Reparemos ahora en el célebre pasaje en el que Cristo y una mujer samaritana coinciden en el pozo de Jacob. En medio de su coloquio, Cristo le propone a la samaritana que llame a su esposo para que venga también al pozo; a lo que la samaritana responde, imaginamos que un poco avergonzada: “No tengo esposo…”. Y Jesús le suelta con mucha retranca: “Bien dijiste ‘No tengo esposo’. Porque has tenido cinco esposos y el que ahora tienes no es tu esposo”. ¿Es verosímil imaginar que Jesús le gastase una broma tan osada a la samaritana sin acompañarla de una risa socarrona y, a la vez, comprensiva de las debilidades humanas? Justo antes de que Jesús le lance este donaire, la samaritana se ha mostrado dispuesta a ser su discípula, bebiendo del agua viva que Jesús le ofrece. No resultaría, pues, verosímil que Cristo la estuviese zahiriendo con acritud. Es evidente que se está riendo de sus anteriores deslices de cama; y yo diría también que riéndose con ella, para ayudarla a superar el sonrojo.

Veamos el pasaje de la Unción de Betania. María, la hermana menos laboriosa de Lázaro, derrama sobre los pies de Cristo un perfume muy caro y luego se los seca con sus cabellos. Parece difícil que alguien pueda resistirse a las cosquillas que produce una mata de cabellos sobre el pie. Pero, aun suponiendo que Cristo tuviese los pies muy encallecidos, la respuesta que le da al santurrón de Judas, cuando se queja de que no se hayan repartido los trescientos denarios del perfume entre los pobres, es de un humor nada cohibido (yo diría incluso que políticamente incorrecto para el gusto de nuestra época). “A los pobres los tendréis siempre con vosotros; en cambio, a mí no siempre me tendréis”. Respuesta que puede entenderse como una fina alegoría teológica; pero ante todo es un bromazo que sólo se permite alguien que se ríe de su propia desgracia.

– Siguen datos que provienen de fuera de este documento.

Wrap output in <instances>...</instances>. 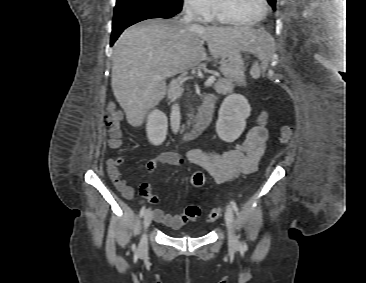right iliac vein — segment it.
<instances>
[{
	"label": "right iliac vein",
	"instance_id": "right-iliac-vein-1",
	"mask_svg": "<svg viewBox=\"0 0 366 283\" xmlns=\"http://www.w3.org/2000/svg\"><path fill=\"white\" fill-rule=\"evenodd\" d=\"M152 221V212L151 210H147L145 215H144V221H143V226L144 229H147L149 227V225L151 224ZM148 248V241H147V236L146 234H143L140 243H139V252L140 253H144Z\"/></svg>",
	"mask_w": 366,
	"mask_h": 283
}]
</instances>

Señalaba Leonardo Castellani que “el humor de Cristo traduce la inserción de lo eterno en lo finito, y despatarra lo finito. Podría destruirlo y aniquilarlo, pero no hace más que despatarrarlo; y por eso es humor”. Y, salvo que Cristo lograra que sus oyentes se despatarrasen de la risa mientras él ponía cara de palo, al más puro estilo Buster Keaton, hemos de concluir que también tuvo que reír lo suyo. Alguien que estrena y clausura su vida pública bebiendo vino tuvo que ser, sin duda, jocundo.

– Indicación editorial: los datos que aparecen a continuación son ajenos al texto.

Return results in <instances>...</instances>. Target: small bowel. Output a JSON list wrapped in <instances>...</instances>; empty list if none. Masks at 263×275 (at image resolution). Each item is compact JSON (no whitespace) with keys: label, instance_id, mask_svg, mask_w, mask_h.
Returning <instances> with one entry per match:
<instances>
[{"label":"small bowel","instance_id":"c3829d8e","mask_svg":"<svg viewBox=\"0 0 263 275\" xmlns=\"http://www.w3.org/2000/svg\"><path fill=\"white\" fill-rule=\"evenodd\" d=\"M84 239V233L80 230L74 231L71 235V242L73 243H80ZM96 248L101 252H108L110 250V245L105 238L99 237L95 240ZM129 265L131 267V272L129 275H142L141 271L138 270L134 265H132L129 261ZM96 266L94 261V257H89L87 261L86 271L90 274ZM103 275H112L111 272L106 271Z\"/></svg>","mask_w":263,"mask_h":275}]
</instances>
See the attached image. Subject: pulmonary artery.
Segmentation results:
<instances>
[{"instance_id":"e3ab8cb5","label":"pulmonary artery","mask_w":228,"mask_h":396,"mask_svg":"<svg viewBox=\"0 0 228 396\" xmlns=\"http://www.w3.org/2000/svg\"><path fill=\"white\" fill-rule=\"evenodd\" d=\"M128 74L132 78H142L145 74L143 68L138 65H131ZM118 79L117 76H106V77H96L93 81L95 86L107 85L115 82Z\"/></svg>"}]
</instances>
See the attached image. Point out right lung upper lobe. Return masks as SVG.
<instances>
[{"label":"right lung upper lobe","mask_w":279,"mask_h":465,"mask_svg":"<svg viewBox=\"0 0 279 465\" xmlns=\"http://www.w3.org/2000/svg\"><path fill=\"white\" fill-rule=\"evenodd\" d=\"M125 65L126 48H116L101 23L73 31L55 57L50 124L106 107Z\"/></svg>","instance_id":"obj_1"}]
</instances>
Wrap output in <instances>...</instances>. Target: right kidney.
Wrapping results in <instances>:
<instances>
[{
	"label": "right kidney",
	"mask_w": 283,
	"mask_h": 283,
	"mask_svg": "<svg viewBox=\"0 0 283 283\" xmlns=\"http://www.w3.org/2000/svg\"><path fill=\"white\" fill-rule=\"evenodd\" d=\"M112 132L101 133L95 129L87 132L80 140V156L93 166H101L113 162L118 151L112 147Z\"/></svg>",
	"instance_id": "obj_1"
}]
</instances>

Sospecho que el moralista profesional tiene pánico a la risa porque considera que es la expresión por antonomasia de la debilidad humana, la ventana que la muestra sin rebozo (junto con alguna caries) al mundo. El moralista profesional tiene miedo de mostrarse débil; y en su aborrecimiento de la risa están escondidas la envidia y la amargura del hombre de aptitudes mediocres. Sospechamos que, cuando afirma que Cristo no rió jamás, el moralista sólo está inventándose un Cristo a su imagen y semejanza: o sea, un Cristo que ampare su mediocridad recelosa.

Nota: Este artículo fue publicado originalmente por XL Semanal, www.xlsemanal.com.